I’ve never really cared for service outage stories, such as the big one that hit Rogers’ wireless network on Wednesday. The fact is, even the most solid and seemingly foolproof systems break down every once in a while. It happens to telecom companies, it happens to Google, it happens to Netflix, it happens to BlackBerry, it happens to everyone. It’s only if the resultant outage is prolonged, or if it happens frequently, that it should be grounds for concern.
I was as inconvenienced as anyone else was during this latest outage. I was trying to make plans to pick up a teammate for our Wednesday night volleyball game and was having a heck of a time trying to get in touch. I’m not on Rogers but she is – our calls weren’t going through and texts were slow to make it, if they did at all. To make matters worse, the highways around Toronto were jammed (as usual) with accidents. It was a sort of perfect storm cluster%#$@, as the curse words flying in my car attested to.
And then I took a deep breath. I asked myself, what was the worst that could happen? The answer: my teammate wouldn’t make it to the game, at which point we would have to recruit someone from another team to fill in. Well now, that wouldn’t have been the end of the world, would it?
There were doubtlessly many people who had significantly more important situations – perhaps even life-threatening – complicated because of the outage, but I suspect that for the vast majority it was a minor inconvenience at best. A lot of complainers, some of whom harassed a poor guy in New York who just happens to have the Twitter handle @Rogers, were just expressing their sense of entitlement without even knowing it.
For some reason, we have this expectation that everything needs to work whenever we want it to, and if it doesn’t we lose our minds. Sure, Rogers and other telecom companies often do much to deserve the wrath of their customers, so it’s understandable that some people fly off the handle easily when it comes to this stuff.
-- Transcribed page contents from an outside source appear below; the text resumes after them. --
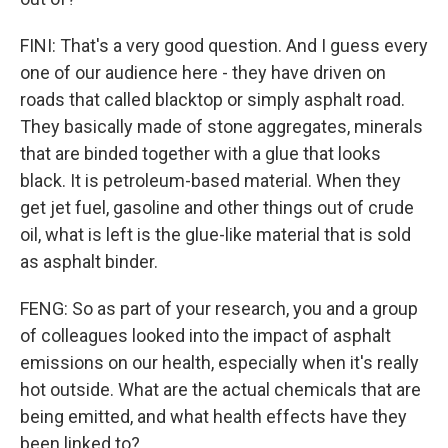
FINI: That's a very good question. And I guess every
one of our audience here - they have driven on
roads that called blacktop or simply asphalt road.
They basically made of stone aggregates, minerals
that are binded together with a glue that looks
black. It is petroleum-based material. When they
get jet fuel, gasoline and other things out of crude
oil, what is left is the glue-like material that is sold
as asphalt binder.
FENG: So as part of your research, you and a group
of colleagues looked into the impact of asphalt
emissions on our health, especially when it's really
hot outside. What are the actual chemicals that are
being emitted, and what health effects have they
been linked to?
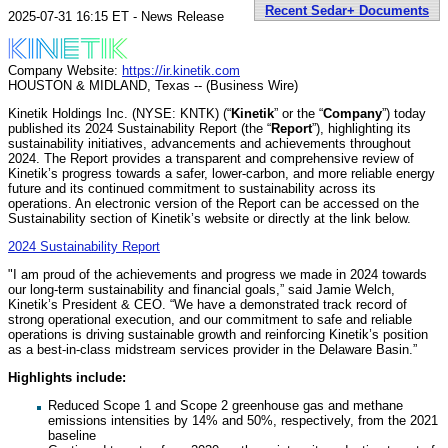
Recent Sedar+ Documents
2025-07-31 16:15 ET - News Release
Company Website:
https://ir.kinetik.com
HOUSTON & MIDLAND, Texas -- (Business Wire)
Kinetik Holdings Inc. (NYSE: KNTK) (“
Kinetik
” or the “
Company
”) today
published its 2024 Sustainability Report (the “
Report
”), highlighting its
sustainability initiatives, advancements and achievements throughout
2024. The Report provides a transparent and comprehensive review of
Kinetik’s progress towards a safer, lower-carbon, and more reliable energy
future and its continued commitment to sustainability across its
operations. An electronic version of the Report can be accessed on the
Sustainability section of Kinetik’s website or directly at the link below.
2024 Sustainability Report
"I am proud of the achievements and progress we made in 2024 towards
our long-term sustainability and financial goals,” said Jamie Welch,
Kinetik’s President & CEO. “We have a demonstrated track record of
strong operational execution, and our commitment to safe and reliable
operations is driving sustainable growth and reinforcing Kinetik’s position
as a best-in-class midstream services provider in the Delaware Basin.”
Highlights include:
Reduced Scope 1 and Scope 2 greenhouse gas and methane
emissions intensities by 14% and 50%, respectively, from the 2021
baseline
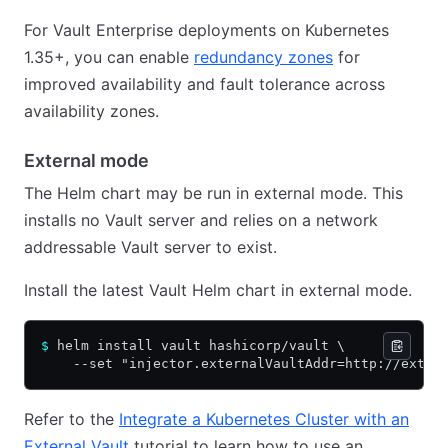
For Vault Enterprise deployments on Kubernetes
1.35+, you can enable
redundancy zones
for
improved availability and fault tolerance across
availability zones.
External mode
The Helm chart may be run in external mode. This
installs no Vault server and relies on a network
addressable Vault server to exist.
Install the latest Vault Helm chart in external mode.
$
 helm install vault hashicorp/vault \
    --set "injector.externalVaultAddr=http://exter
Refer to the
Integrate a Kubernetes Cluster with an
External Vault
tutorial to learn how to use an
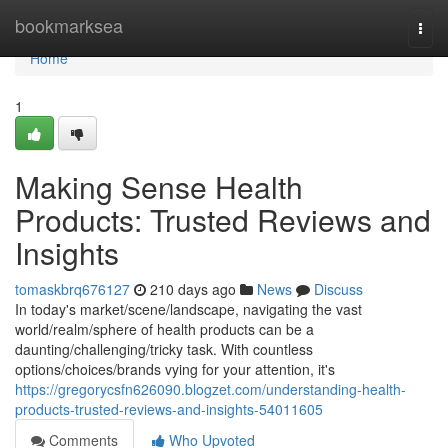
Home
bookmarksea
Togg
navi
Home
1
Making Sense Health
Products: Trusted Reviews and
Insights
tomaskbrq676127
210 days ago
News
Discuss
In today's market/scene/landscape, navigating the vast
world/realm/sphere of health products can be a
daunting/challenging/tricky task. With countless
options/choices/brands vying for your attention, it's
https://gregorycsfn626090.blogzet.com/understanding-health-
products-trusted-reviews-and-insights-54011605
Comments
Who Upvoted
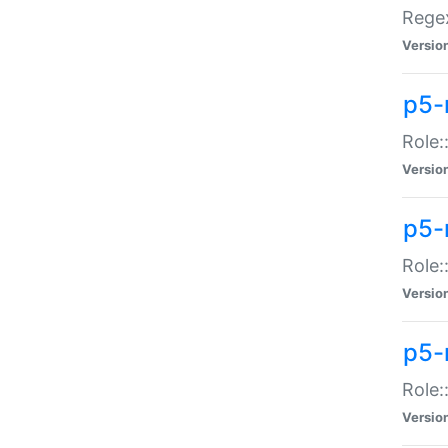
Regex
Versio
p5-
Role:
Versio
p5-
Role:
Versio
p5-
Role:
Versio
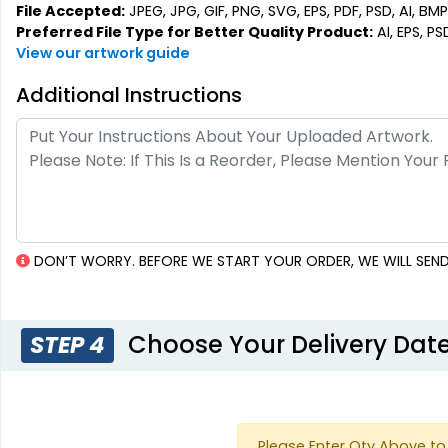
File Accepted:
JPEG, JPG, GIF, PNG, SVG, EPS, PDF, PSD, AI, BMP,
Preferred File Type for Better Quality Product:
AI, EPS, PS
View our artwork guide
Additional Instructions
DON’T WORRY. BEFORE WE START YOUR ORDER, WE WILL SEND
Choose Your Delivery Dat
STEP 4
Please Enter Qty Above to 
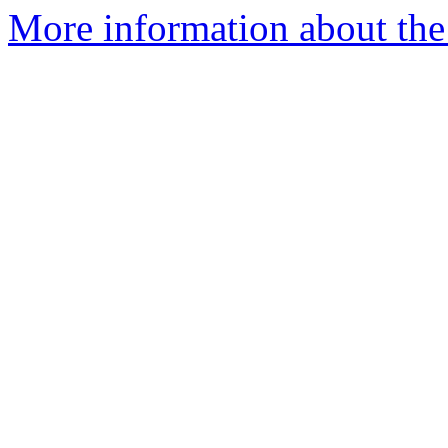
More information about the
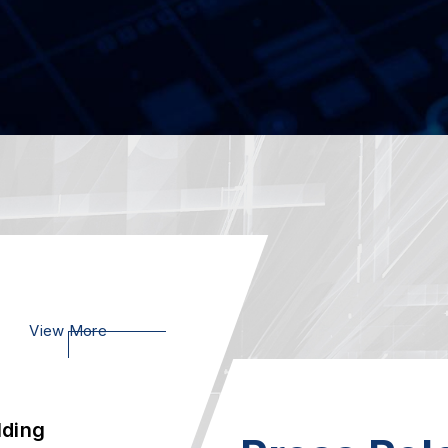
e
07
SCB-1942, Pow
Xeon Scalable 
2023.02
Ie
23
AEWIN SCB-18
Appliance, Powe
2023.01
lding
21
View More
Welcome to vi
 Int...
2020.01
-Prem
AEWIN Launch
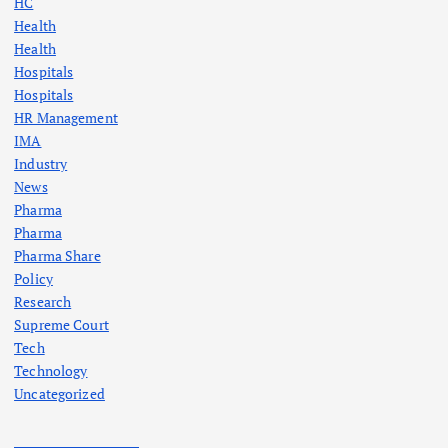
HC
Health
Health
Hospitals
Hospitals
HR Management
IMA
Industry
News
Pharma
Pharma
Pharma Share
Policy
Research
Supreme Court
Tech
Technology
Uncategorized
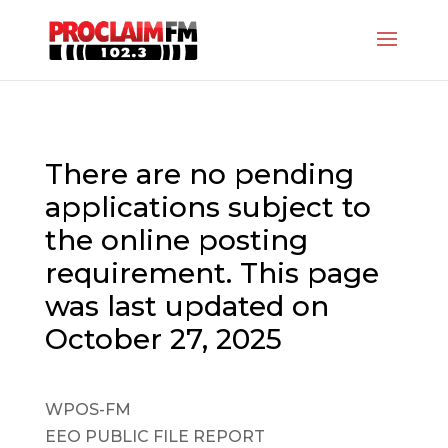
There are no pending
applications subject to
the online posting
requirement. This page
was last updated on
October 27, 2025
WPOS-FM
EEO PUBLIC FILE REPORT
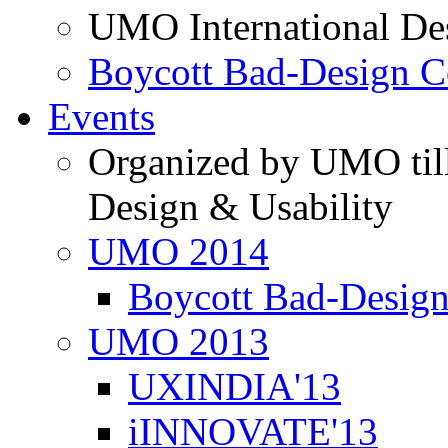
UMO International De
Boycott Bad-Design C
Events
Organized by UMO till
Design & Usability
UMO 2014
Boycott Bad-Design
UMO 2013
UXINDIA'13
iINNOVATE'13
But realistically speaking, there are so many ways to communicate these days that it’s not hard at all to get in touch with someone if there’s something truly important at stake: email, text message, cellphone call, landline call, Facebook message, Twitter message, Skype – heck, maybe even a payphone. Many of those options don’t depend on wireless services at all, and vice versa. If everything goes down at once, well then telecom woes might be the least of our concerns – it could very well mean we’ve been hit with an electromagnetic pulse ahead of an invasion by North Korea.
And having said that, if a particular communication isn’t that important, maybe we should look at the outage as a blessing in disguise. After all, how often do we get any peace and quiet these days?